- **Task material**:
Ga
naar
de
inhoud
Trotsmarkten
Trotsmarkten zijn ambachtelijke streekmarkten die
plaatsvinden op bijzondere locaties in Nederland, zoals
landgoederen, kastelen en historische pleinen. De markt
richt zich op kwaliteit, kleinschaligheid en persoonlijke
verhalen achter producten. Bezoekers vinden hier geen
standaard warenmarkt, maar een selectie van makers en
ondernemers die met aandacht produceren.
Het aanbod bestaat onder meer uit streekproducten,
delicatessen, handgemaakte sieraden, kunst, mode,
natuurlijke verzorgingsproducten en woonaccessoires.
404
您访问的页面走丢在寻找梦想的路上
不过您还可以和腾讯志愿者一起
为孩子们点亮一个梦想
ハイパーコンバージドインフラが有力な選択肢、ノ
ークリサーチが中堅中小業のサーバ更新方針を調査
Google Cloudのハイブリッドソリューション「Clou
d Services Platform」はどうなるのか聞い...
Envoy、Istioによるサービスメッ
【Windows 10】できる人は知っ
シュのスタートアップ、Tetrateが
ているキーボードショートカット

---

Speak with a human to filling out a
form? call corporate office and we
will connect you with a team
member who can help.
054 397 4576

- **What the task requires**: Looking at the entries, how many lines contain the string "Trotsmarkten"? The answer is that number alone.

- **Exercise result**: 2